Final answer:
The percentage of agarose in a gel determines its pore size, which is crucial for separating molecules using gel electrophoresis based on their size. Smaller pores separate smaller molecules, while larger pores are used for larger molecules. Dyes and molecular weight standards are used to visualize and compare the sizes of the separated molecules.
Step-by-step explanation:
The type (DNA, RNA, protein) and size (MW) of molecule to be separated will determine the percentage of agarose used in the gel electrophoresis, which in turn dictates the pore size of the gel matrix.

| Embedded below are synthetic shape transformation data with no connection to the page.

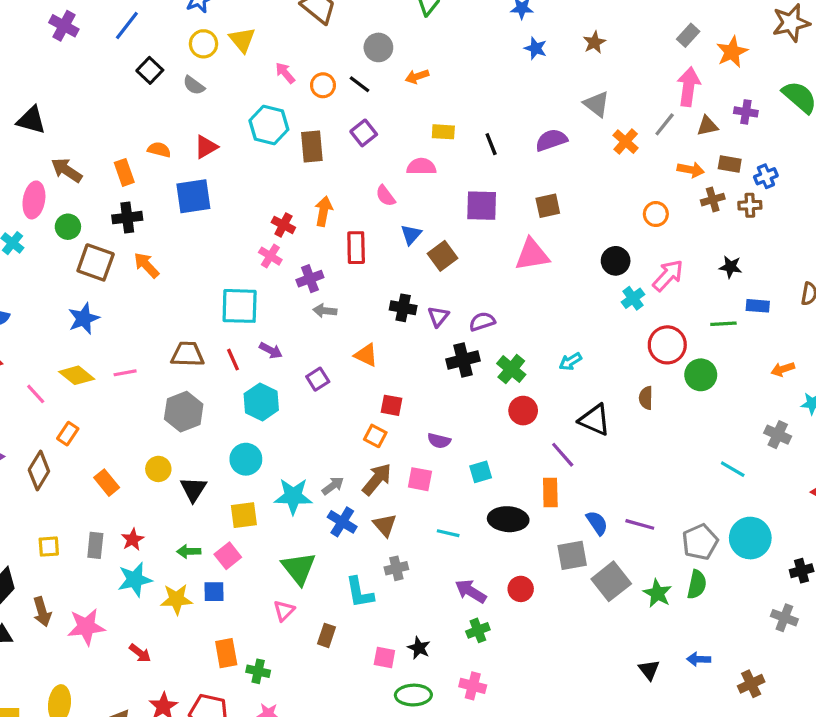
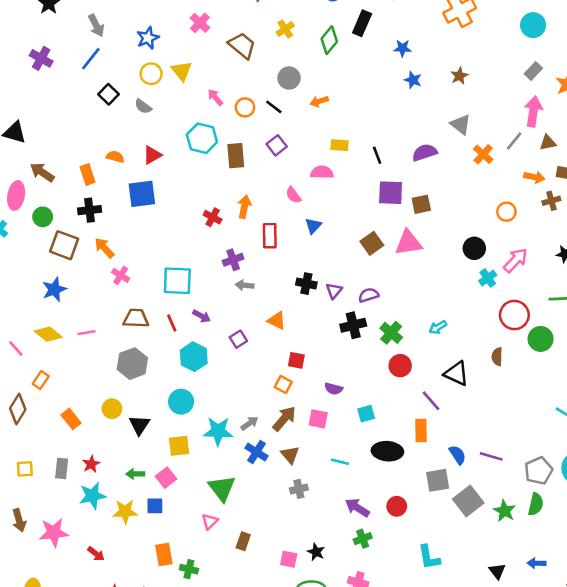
purple square: (482, 206) -> (391, 193), moved
pink cross: (270, 256) -> (121, 275), moved
brown square: (443, 256) -> (372, 243), moved
cyan L-shape: (360, 592) -> (429, 557), moved

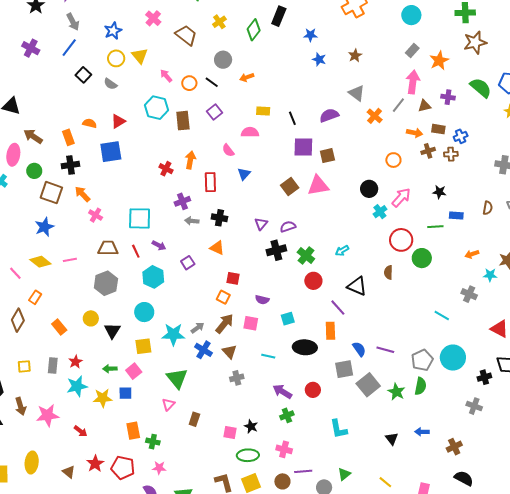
black cross: (306, 284) -> (219, 218), moved

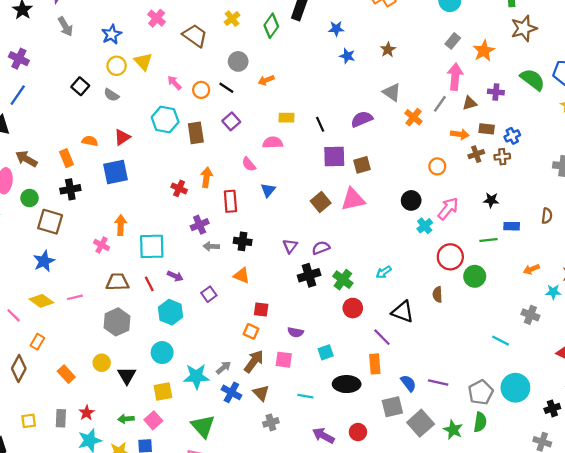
blue line: (69, 48) -> (18, 95), moved
orange arrow: (82, 194) -> (121, 225), moved, turned 48

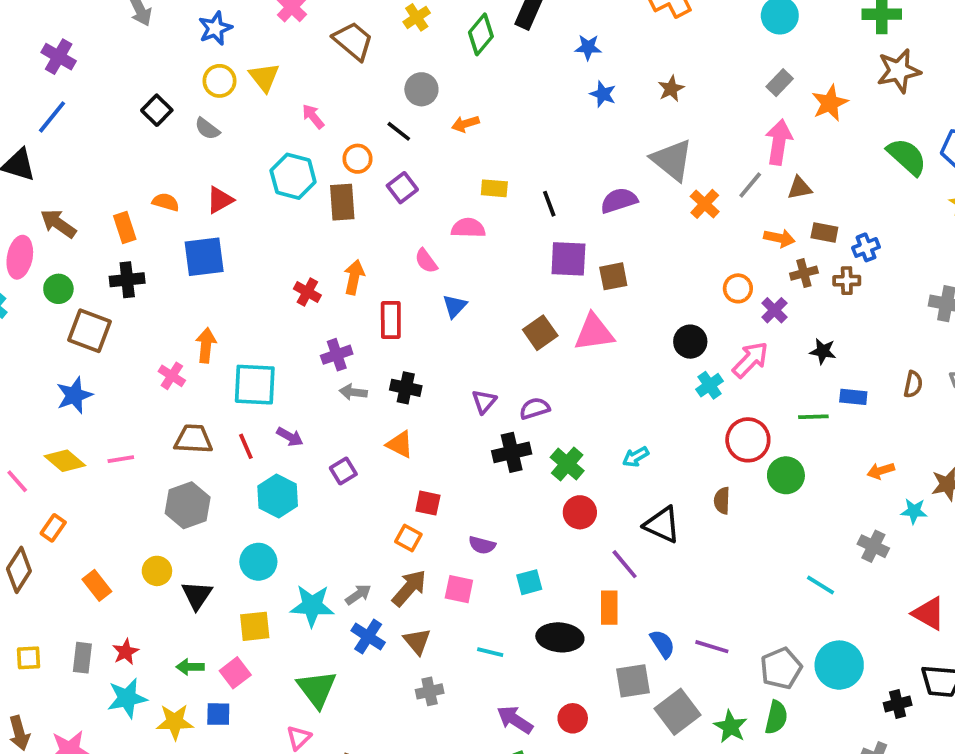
orange circle: (201, 90) -> (358, 159), moved
gray triangle: (392, 92) -> (672, 160), size x1.4
purple cross: (496, 92) -> (774, 310), moved, turned 35

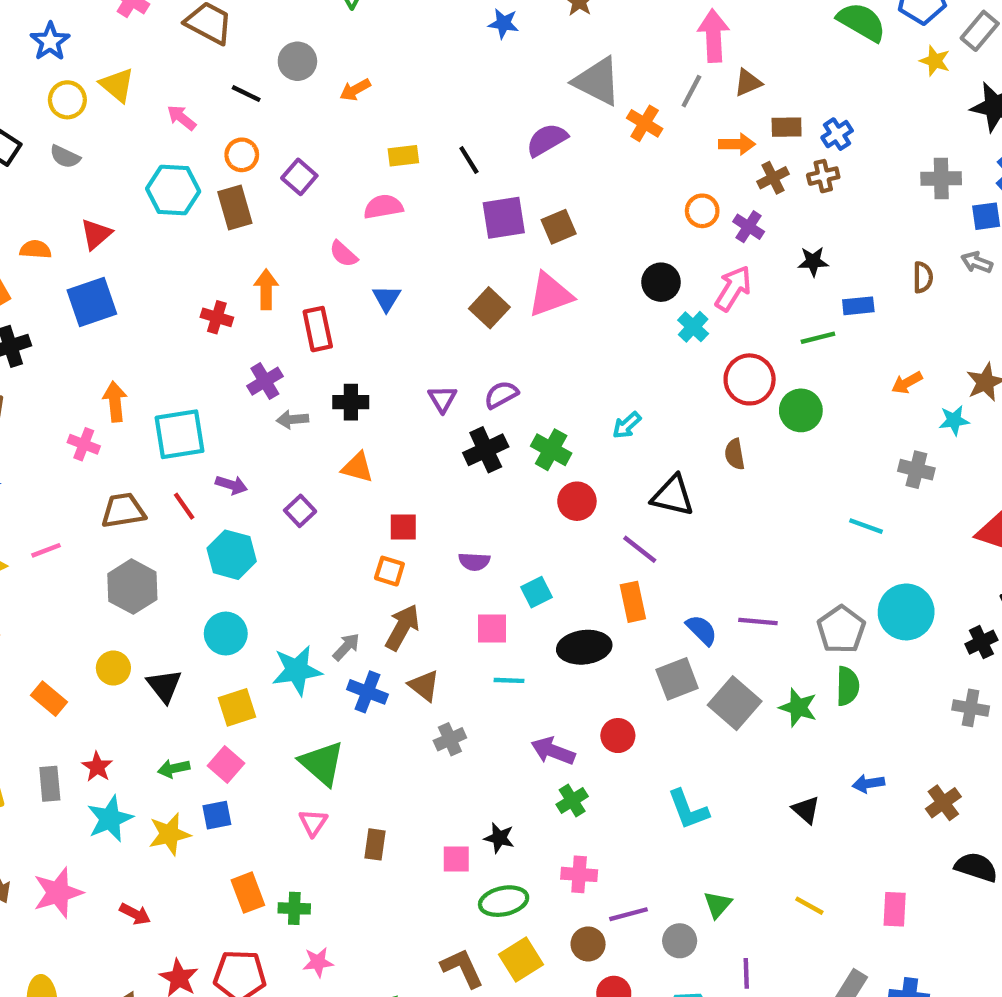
black line: (399, 131) -> (246, 94), moved
pink square: (459, 589) -> (492, 629), moved

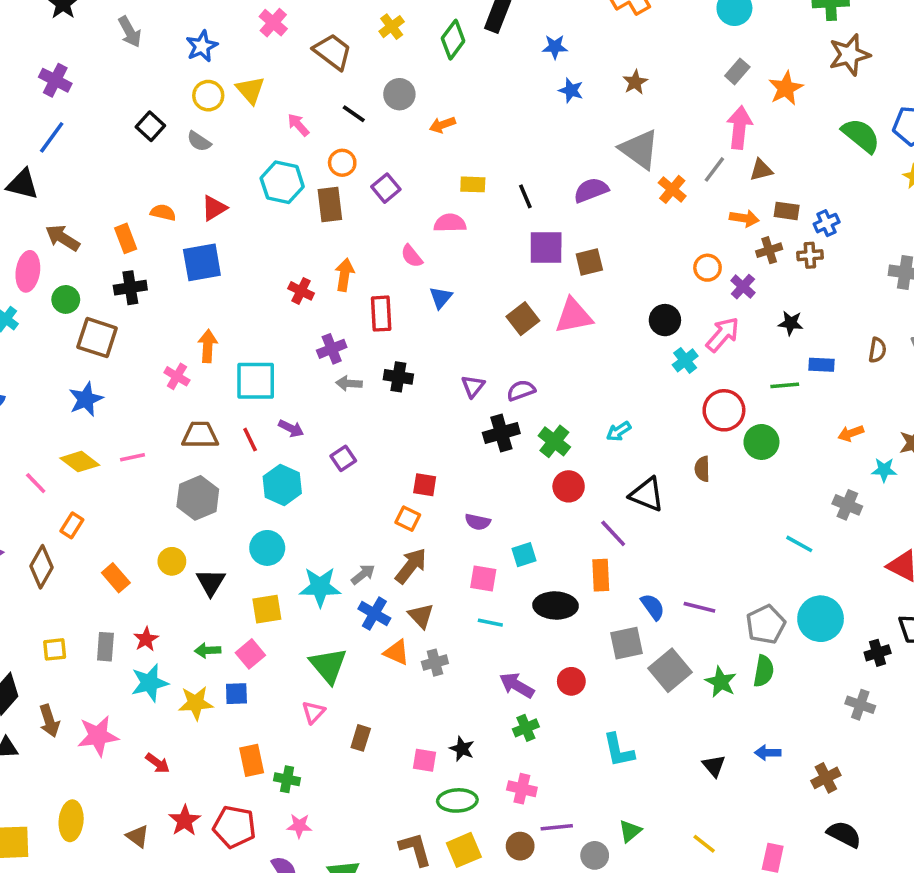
orange triangle: (357, 467) -> (397, 652), moved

Gel electrophoresis is a powerful technique used to separate biological molecules like DNA, RNA, and proteins. This separation occurs based on the size and charge of these molecules. Since nucleic acids carry a negative charge at neutral or basic pH in an aqueous environment, they migrate towards the positive electrode when an electric field is applied. Different sizes of molecules traverse the gel at different rates due to the size exclusion effect created by the pores in the gel. Smaller molecules move through these pores more swiftly than larger molecules, facilitating separation. The agarose percentage in the gel can be adjusted to alter the pore size, allowing for the separation of either larger or smaller molecules. For example, a higher concentration of agarose results in a denser gel with smaller pores, which is more suitable for the separation of small fragments of DNA.
Gel electrophoresis can be visualized with the use of fluorescent or colored dyes, revealing distinct bands corresponding to different molecular weights. To provide a reference for size, a molecular weight standard or ladder is typically run alongside the samples.